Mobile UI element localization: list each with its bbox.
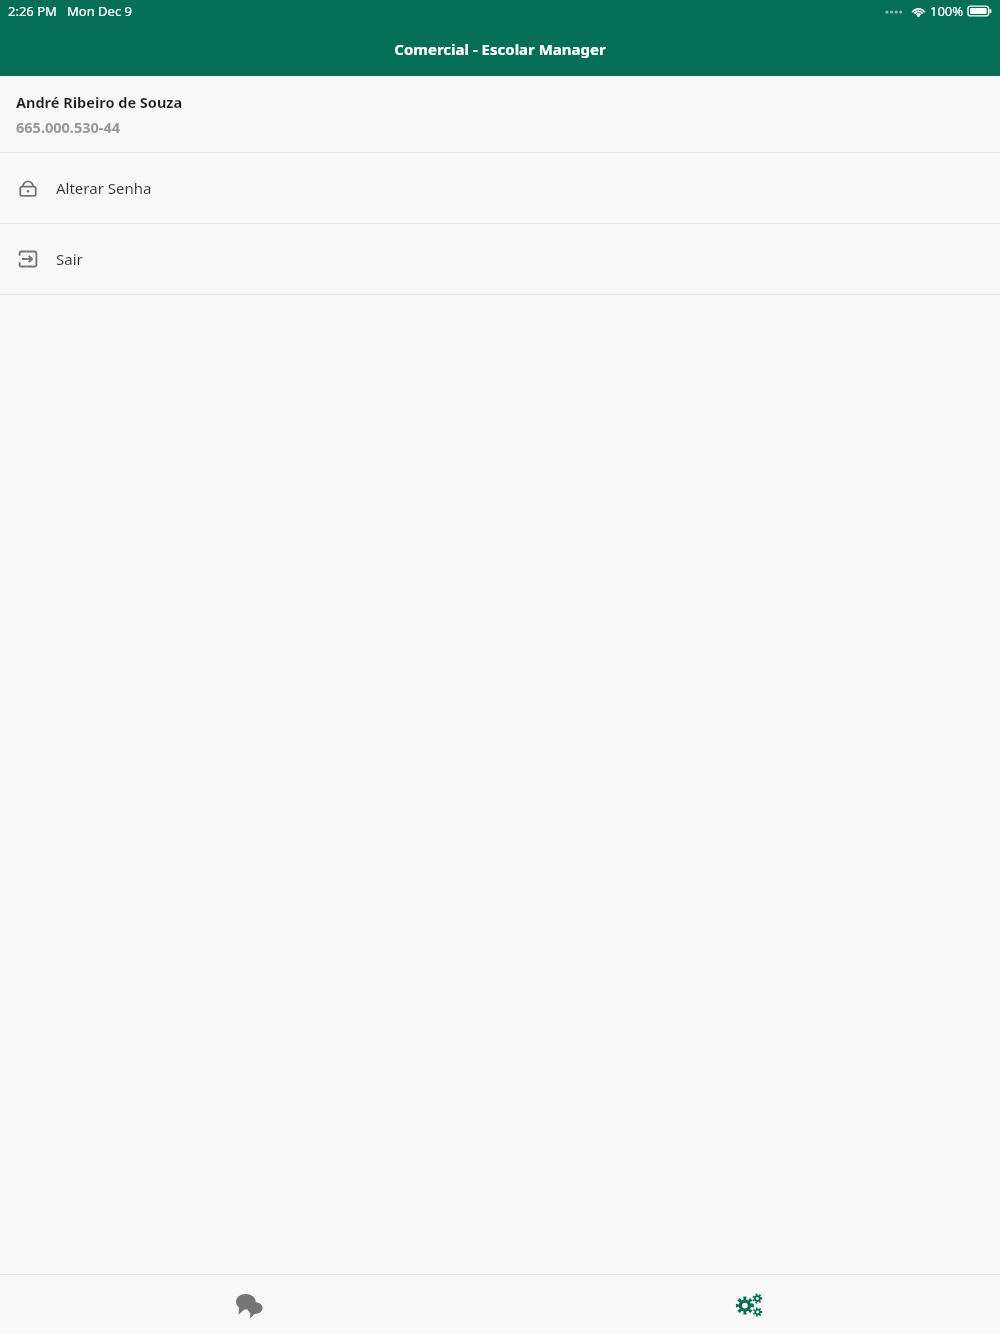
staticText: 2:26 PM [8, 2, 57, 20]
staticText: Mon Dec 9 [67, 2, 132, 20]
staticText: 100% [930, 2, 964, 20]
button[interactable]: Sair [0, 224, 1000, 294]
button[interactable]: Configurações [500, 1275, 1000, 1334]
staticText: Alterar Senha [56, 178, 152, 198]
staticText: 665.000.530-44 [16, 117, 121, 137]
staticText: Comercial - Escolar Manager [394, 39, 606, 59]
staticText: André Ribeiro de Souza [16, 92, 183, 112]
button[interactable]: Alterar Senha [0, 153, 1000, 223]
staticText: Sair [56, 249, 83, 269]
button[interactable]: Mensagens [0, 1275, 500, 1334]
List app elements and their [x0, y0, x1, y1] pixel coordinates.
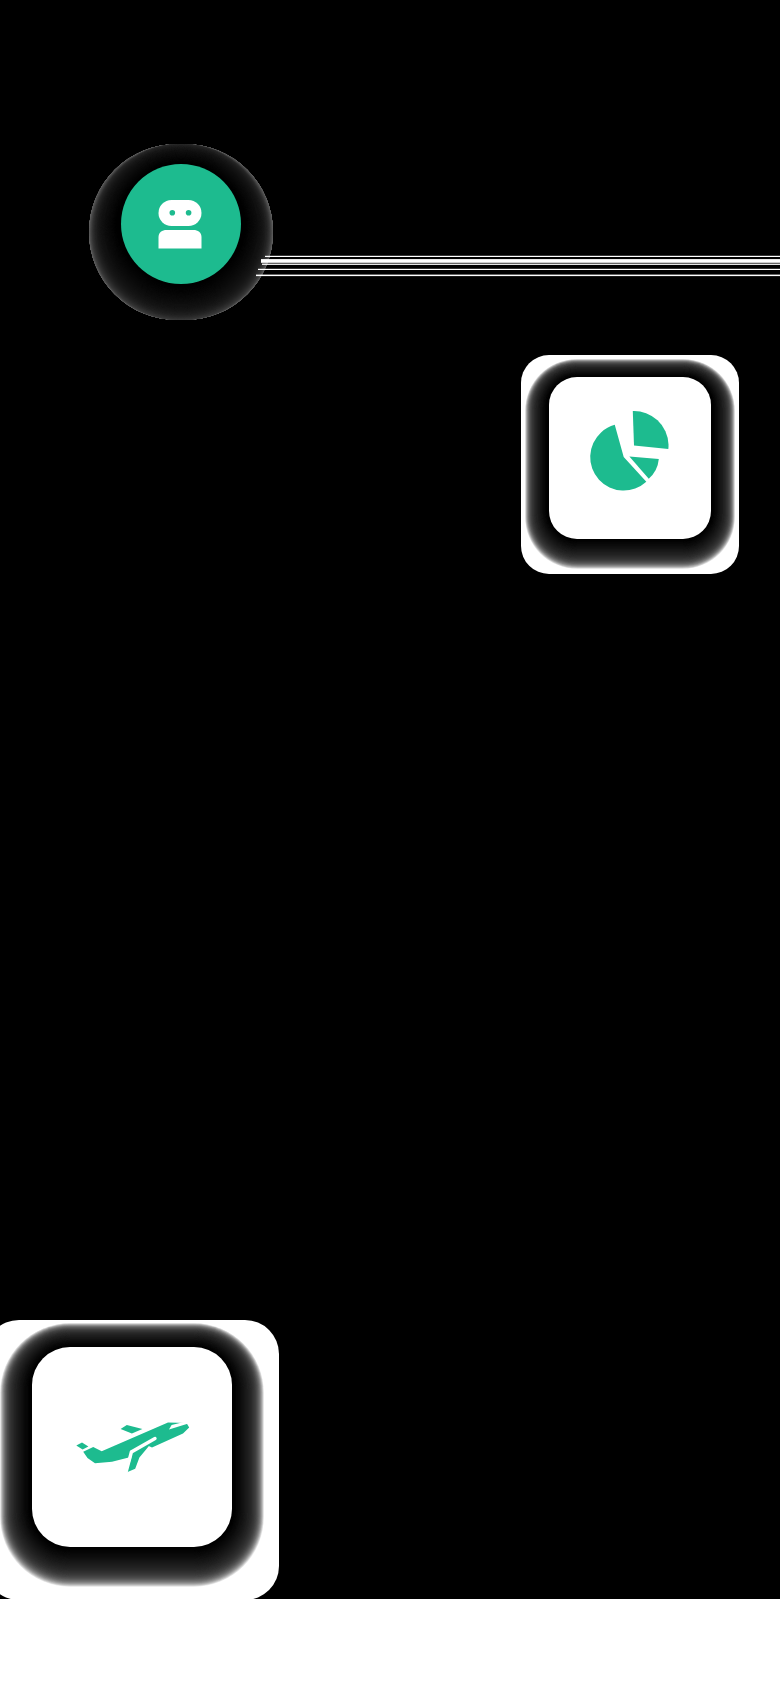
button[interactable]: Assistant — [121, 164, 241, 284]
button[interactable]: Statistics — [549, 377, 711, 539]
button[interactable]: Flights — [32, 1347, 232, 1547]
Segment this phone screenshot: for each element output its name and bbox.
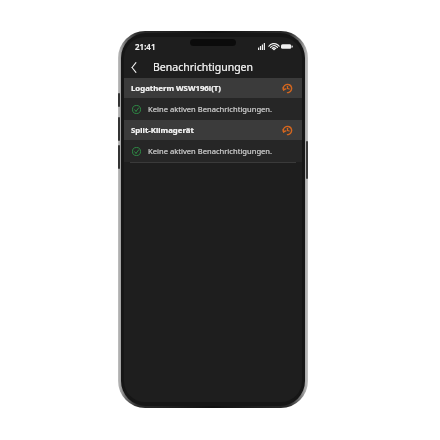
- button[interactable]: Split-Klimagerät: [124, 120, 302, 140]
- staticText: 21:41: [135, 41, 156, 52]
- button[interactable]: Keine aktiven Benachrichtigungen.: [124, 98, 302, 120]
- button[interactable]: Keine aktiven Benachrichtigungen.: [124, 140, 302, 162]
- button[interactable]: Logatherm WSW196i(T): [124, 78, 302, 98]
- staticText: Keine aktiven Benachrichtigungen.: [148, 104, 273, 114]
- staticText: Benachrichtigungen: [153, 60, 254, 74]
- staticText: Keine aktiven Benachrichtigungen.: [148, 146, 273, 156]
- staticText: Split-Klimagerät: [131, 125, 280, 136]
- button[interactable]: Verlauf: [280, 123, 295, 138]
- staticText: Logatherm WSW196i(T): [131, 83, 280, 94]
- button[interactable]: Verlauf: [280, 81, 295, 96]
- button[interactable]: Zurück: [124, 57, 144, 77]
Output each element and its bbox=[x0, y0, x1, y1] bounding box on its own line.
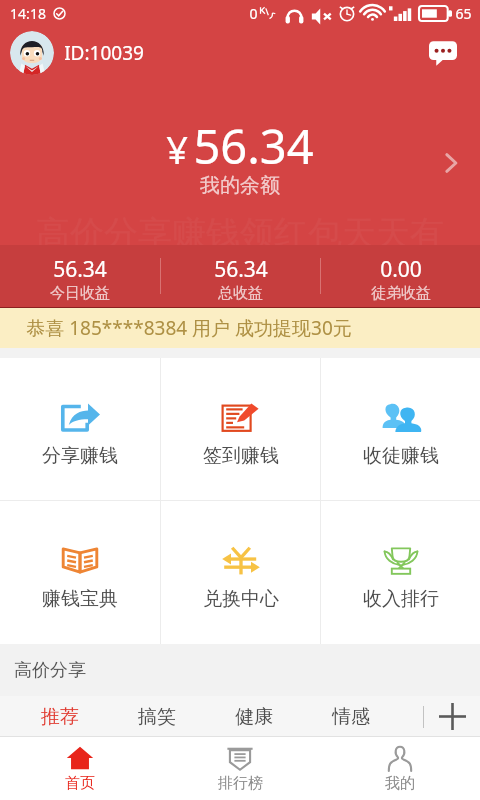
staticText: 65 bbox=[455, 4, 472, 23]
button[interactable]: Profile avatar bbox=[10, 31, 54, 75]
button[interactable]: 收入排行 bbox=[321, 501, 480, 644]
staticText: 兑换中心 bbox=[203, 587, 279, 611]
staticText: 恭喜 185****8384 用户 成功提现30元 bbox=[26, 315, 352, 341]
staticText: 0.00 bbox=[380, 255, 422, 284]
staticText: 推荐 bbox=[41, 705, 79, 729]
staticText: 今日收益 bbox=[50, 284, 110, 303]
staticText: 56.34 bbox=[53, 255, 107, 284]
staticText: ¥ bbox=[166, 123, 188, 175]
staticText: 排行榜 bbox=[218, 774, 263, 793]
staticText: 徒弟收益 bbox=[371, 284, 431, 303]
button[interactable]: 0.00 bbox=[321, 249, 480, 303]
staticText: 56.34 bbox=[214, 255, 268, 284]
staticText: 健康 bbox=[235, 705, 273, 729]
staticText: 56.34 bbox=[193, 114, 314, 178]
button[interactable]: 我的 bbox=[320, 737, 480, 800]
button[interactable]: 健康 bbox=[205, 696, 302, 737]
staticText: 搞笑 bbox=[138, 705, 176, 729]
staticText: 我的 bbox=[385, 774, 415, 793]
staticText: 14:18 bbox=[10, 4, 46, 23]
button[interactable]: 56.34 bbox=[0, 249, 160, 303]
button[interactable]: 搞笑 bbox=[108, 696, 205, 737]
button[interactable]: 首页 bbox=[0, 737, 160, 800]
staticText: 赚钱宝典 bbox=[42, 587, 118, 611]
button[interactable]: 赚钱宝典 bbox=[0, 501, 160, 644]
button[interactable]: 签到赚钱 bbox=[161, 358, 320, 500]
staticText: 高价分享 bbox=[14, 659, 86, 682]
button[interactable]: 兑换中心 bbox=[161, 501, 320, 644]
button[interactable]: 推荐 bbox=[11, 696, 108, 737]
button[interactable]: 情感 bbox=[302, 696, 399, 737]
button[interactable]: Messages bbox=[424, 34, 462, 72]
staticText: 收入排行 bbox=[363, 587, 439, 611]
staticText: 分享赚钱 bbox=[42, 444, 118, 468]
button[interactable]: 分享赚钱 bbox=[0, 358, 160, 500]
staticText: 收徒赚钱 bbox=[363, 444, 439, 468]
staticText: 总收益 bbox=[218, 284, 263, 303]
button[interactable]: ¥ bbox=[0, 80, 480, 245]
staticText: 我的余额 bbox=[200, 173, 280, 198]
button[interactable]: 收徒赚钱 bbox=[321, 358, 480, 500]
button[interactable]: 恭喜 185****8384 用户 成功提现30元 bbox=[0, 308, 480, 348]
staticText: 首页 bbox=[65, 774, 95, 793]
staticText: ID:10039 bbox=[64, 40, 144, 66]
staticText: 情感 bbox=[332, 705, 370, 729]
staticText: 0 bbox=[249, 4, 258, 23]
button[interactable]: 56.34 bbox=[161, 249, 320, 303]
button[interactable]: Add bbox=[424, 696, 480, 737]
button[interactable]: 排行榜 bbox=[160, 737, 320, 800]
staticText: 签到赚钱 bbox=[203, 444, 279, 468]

§

▸ What to produce
When you transcribe the entries, reproduce each line exactly and skip any picture.

▸ Solution
Mobile UI element localization: list each with its bbox.
staticText: 2:26 PM [8, 2, 57, 20]
staticText: Mon Dec 9 [67, 2, 132, 20]
staticText: 100% [930, 2, 964, 20]
button[interactable]: Sair [0, 224, 1000, 294]
button[interactable]: Configurações [500, 1275, 1000, 1334]
staticText: Alterar Senha [56, 178, 152, 198]
staticText: 665.000.530-44 [16, 117, 121, 137]
staticText: Comercial - Escolar Manager [394, 39, 606, 59]
staticText: André Ribeiro de Souza [16, 92, 183, 112]
button[interactable]: Alterar Senha [0, 153, 1000, 223]
staticText: Sair [56, 249, 83, 269]
button[interactable]: Mensagens [0, 1275, 500, 1334]
List app elements and their [x0, y0, x1, y1] pixel coordinates.
button[interactable]: Assistant — [121, 164, 241, 284]
button[interactable]: Statistics — [549, 377, 711, 539]
button[interactable]: Flights — [32, 1347, 232, 1547]
Segment this phone screenshot: for each element output its name and bbox.
- button[interactable]: Split-Klimagerät: [124, 120, 302, 140]
- staticText: 21:41: [135, 41, 156, 52]
- button[interactable]: Keine aktiven Benachrichtigungen.: [124, 98, 302, 120]
- button[interactable]: Keine aktiven Benachrichtigungen.: [124, 140, 302, 162]
- button[interactable]: Logatherm WSW196i(T): [124, 78, 302, 98]
- staticText: Keine aktiven Benachrichtigungen.: [148, 104, 273, 114]
- staticText: Benachrichtigungen: [153, 60, 254, 74]
- staticText: Keine aktiven Benachrichtigungen.: [148, 146, 273, 156]
- staticText: Split-Klimagerät: [131, 125, 280, 136]
- button[interactable]: Verlauf: [280, 123, 295, 138]
- staticText: Logatherm WSW196i(T): [131, 83, 280, 94]
- button[interactable]: Verlauf: [280, 81, 295, 96]
- button[interactable]: Zurück: [124, 57, 144, 77]
Output each element and its bbox=[x0, y0, x1, y1] bounding box on its own line.
staticText: 65 bbox=[455, 4, 472, 23]
button[interactable]: Profile avatar bbox=[10, 31, 54, 75]
button[interactable]: 收入排行 bbox=[321, 501, 480, 644]
staticText: 兑换中心 bbox=[203, 587, 279, 611]
staticText: 恭喜 185****8384 用户 成功提现30元 bbox=[26, 315, 352, 341]
staticText: 0.00 bbox=[380, 255, 422, 284]
staticText: 推荐 bbox=[41, 705, 79, 729]
staticText: 今日收益 bbox=[50, 284, 110, 303]
staticText: 56.34 bbox=[53, 255, 107, 284]
staticText: ¥ bbox=[166, 123, 188, 175]
staticText: 排行榜 bbox=[218, 774, 263, 793]
staticText: 徒弟收益 bbox=[371, 284, 431, 303]
button[interactable]: 0.00 bbox=[321, 249, 480, 303]
staticText: 56.34 bbox=[214, 255, 268, 284]
staticText: 健康 bbox=[235, 705, 273, 729]
staticText: 56.34 bbox=[193, 114, 314, 178]
button[interactable]: 我的 bbox=[320, 737, 480, 800]
button[interactable]: 健康 bbox=[205, 696, 302, 737]
staticText: 搞笑 bbox=[138, 705, 176, 729]
staticText: 我的 bbox=[385, 774, 415, 793]
staticText: 14:18 bbox=[10, 4, 46, 23]
button[interactable]: 56.34 bbox=[0, 249, 160, 303]
button[interactable]: 搞笑 bbox=[108, 696, 205, 737]
button[interactable]: 首页 bbox=[0, 737, 160, 800]
staticText: 赚钱宝典 bbox=[42, 587, 118, 611]
button[interactable]: 赚钱宝典 bbox=[0, 501, 160, 644]
button[interactable]: 签到赚钱 bbox=[161, 358, 320, 500]
staticText: 高价分享 bbox=[14, 659, 86, 682]
button[interactable]: 兑换中心 bbox=[161, 501, 320, 644]
button[interactable]: 推荐 bbox=[11, 696, 108, 737]
button[interactable]: 情感 bbox=[302, 696, 399, 737]
button[interactable]: Messages bbox=[424, 34, 462, 72]
staticText: 收入排行 bbox=[363, 587, 439, 611]
staticText: 分享赚钱 bbox=[42, 444, 118, 468]
button[interactable]: 分享赚钱 bbox=[0, 358, 160, 500]
staticText: 收徒赚钱 bbox=[363, 444, 439, 468]
staticText: 总收益 bbox=[218, 284, 263, 303]
button[interactable]: ¥ bbox=[0, 80, 480, 245]
staticText: 我的余额 bbox=[200, 173, 280, 198]
button[interactable]: 收徒赚钱 bbox=[321, 358, 480, 500]
button[interactable]: 恭喜 185****8384 用户 成功提现30元 bbox=[0, 308, 480, 348]
staticText: 首页 bbox=[65, 774, 95, 793]
staticText: ID:10039 bbox=[64, 40, 144, 66]
staticText: 情感 bbox=[332, 705, 370, 729]
staticText: 0 bbox=[249, 4, 258, 23]
button[interactable]: 56.34 bbox=[161, 249, 320, 303]
button[interactable]: Add bbox=[424, 696, 480, 737]
button[interactable]: 排行榜 bbox=[160, 737, 320, 800]
staticText: 签到赚钱 bbox=[203, 444, 279, 468]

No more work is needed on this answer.